Francis August Anthony Joseph Janssens (October 17, 1843 – June 9, 1897) was a Dutch-born prelate of the Roman Catholic Church. He served as bishop of the Diocese of Natchez in Mississippi (1881–1888) and as archbishop of the Archdiocese of New Orleans (1888–1897).

Biography

Early life 
Francis Janssens was born on October 17, 1843, in Tilburg, North Brabant in the Netherlands to Cornelius John and Josephine Anne (née Dams) Janssens. He entered the seminary of 's-Hertogenbosch in 1856.  In 1866, Janssens went to the American College at Louvain, Belgium, planning to ultimately do mission work in the United States. 

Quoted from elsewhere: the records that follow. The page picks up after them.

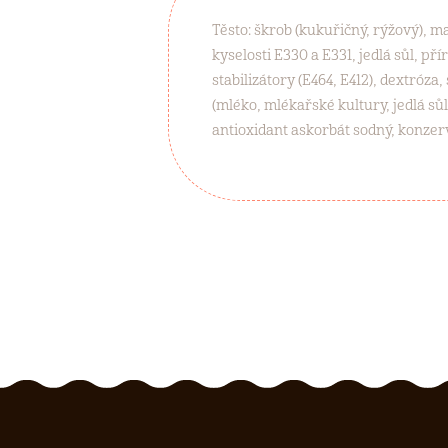
Těsto: škrob (kukuřičný, rýžový), m
kyselosti E330 a E331, jedlá sůl, př
stabilizátory (E464, E412), dextróza
(mléko, mlékařské kultury, jedlá sů
antioxidant askorbát sodný, konzerv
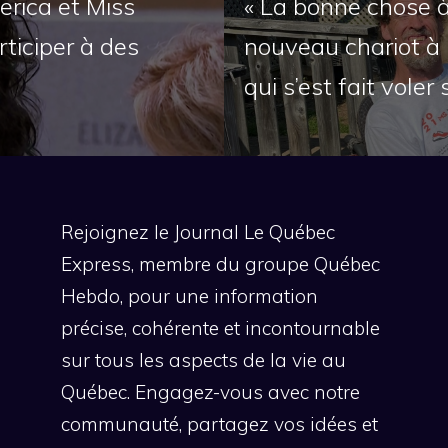
rica et Miss
« La bonne chose à 
ticiper à des
nouveau chariot à
qui s’est fait voler
Rejoignez le Journal Le Québec
Express, membre du groupe Québec
Hebdo, pour une information
précise, cohérente et incontournable
sur tous les aspects de la vie au
Québec. Engagez-vous avec notre
communauté, partagez vos idées et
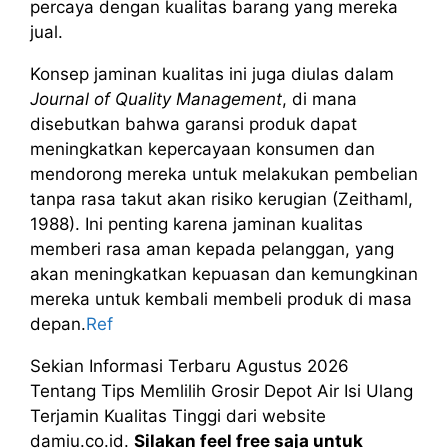
percaya dengan kualitas barang yang mereka
jual.
Konsep jaminan kualitas ini juga diulas dalam
Journal of Quality Management
, di mana
disebutkan bahwa garansi produk dapat
meningkatkan kepercayaan konsumen dan
mendorong mereka untuk melakukan pembelian
tanpa rasa takut akan risiko kerugian (Zeithaml,
1988). Ini penting karena jaminan kualitas
memberi rasa aman kepada pelanggan, yang
akan meningkatkan kepuasan dan kemungkinan
mereka untuk kembali membeli produk di masa
depan.
Ref
Sekian Informasi Terbaru Agustus 2026
Tentang Tips Memlilih Grosir Depot Air Isi Ulang
Terjamin Kualitas Tinggi dari website
damiu.co.id.
Silakan feel free saja untuk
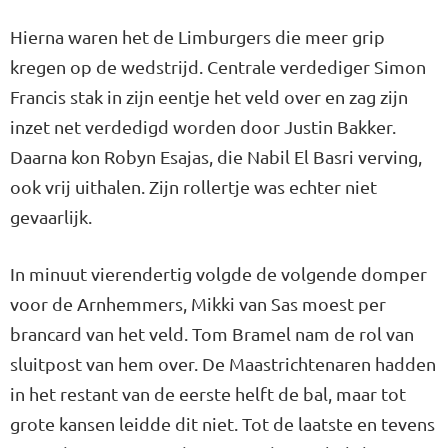
Hierna waren het de Limburgers die meer grip
kregen op de wedstrijd. Centrale verdediger Simon
Francis stak in zijn eentje het veld over en zag zijn
inzet net verdedigd worden door Justin Bakker.
Daarna kon Robyn Esajas, die Nabil El Basri verving,
ook vrij uithalen. Zijn rollertje was echter niet
gevaarlijk.
In minuut vierendertig volgde de volgende domper
voor de Arnhemmers, Mikki van Sas moest per
brancard van het veld. Tom Bramel nam de rol van
sluitpost van hem over. De Maastrichtenaren hadden
in het restant van de eerste helft de bal, maar tot
grote kansen leidde dit niet. Tot de laatste en tevens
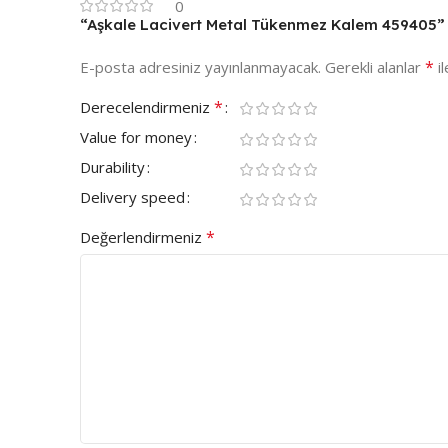
0
“Aşkale Lacivert Metal Tükenmez Kalem 459405” iç
*
E-posta adresiniz yayınlanmayacak.
Gerekli alanlar
il
*
Derecelendirmeniz
Value for money
Durability
Delivery speed
*
Değerlendirmeniz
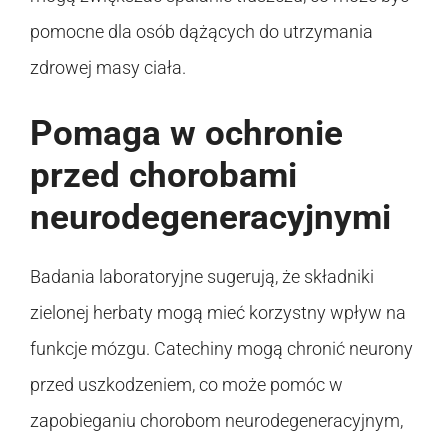
pomocne dla osób dążących do utrzymania
zdrowej masy ciała.
Pomaga w ochronie
przed chorobami
neurodegeneracyjnymi
Badania laboratoryjne sugerują, że składniki
zielonej herbaty mogą mieć korzystny wpływ na
funkcje mózgu. Catechiny mogą chronić neurony
przed uszkodzeniem, co może pomóc w
zapobieganiu chorobom neurodegeneracyjnym,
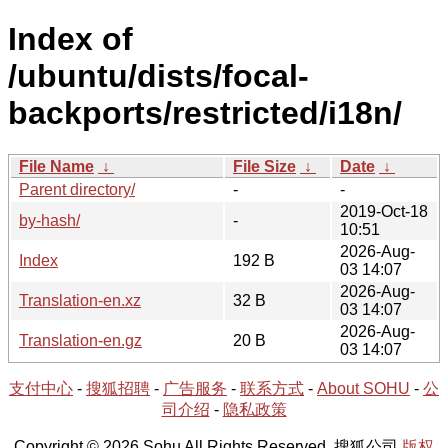
Index of
/ubuntu/dists/focal-
backports/restricted/i18n/
File Name
↓
File Size
↓
Date
↓
Parent directory/
-
-
2019-Oct-18
by-hash/
-
10:51
2026-Aug-
Index
192 B
03 14:07
2026-Aug-
Translation-en.xz
32 B
03 14:07
2026-Aug-
Translation-en.gz
20 B
03 14:07
支付中心
-
搜狐招聘
-
广告服务
-
联系方式
-
About SOHU
-
公
司介绍
-
隐私政策
Copyright © 2026 Sohu All Rights Reserved. 搜狐公司
版权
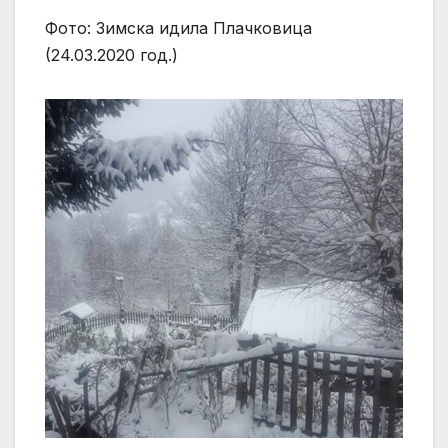
Фото: Зимска идила Плачковица
(24.03.2020 год.)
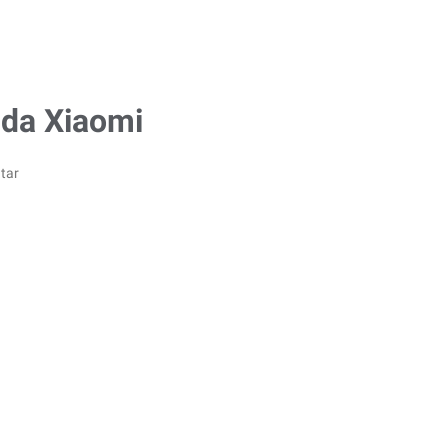
nda Xiaomi
tar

Janssens was ordained to the priesthood for the Diocese of Richmond on December 21, 1867. Arriving at Richmond, Virginia, in September 1868, he was appointed rector of the cathedral in 1870 and served as vicar general under Bishops James Gibbons and John Joseph Keane.

Bishop of Natchez 
On April 7, 1881, Janssens was appointed the fourth bishop of  the Diocese of Natchez, by Pope Leo XIII. He received his episcopal consecration on May 1, 1881, from Archbishop James Gibbons, with Bishops Thomas Becker and John Keane serving as co-consecrators. During his tenure, Janssens completed construction on the Cathedral of St. Peter the Apostle in Jackson, Mississippi, which had commenced forty years earlier.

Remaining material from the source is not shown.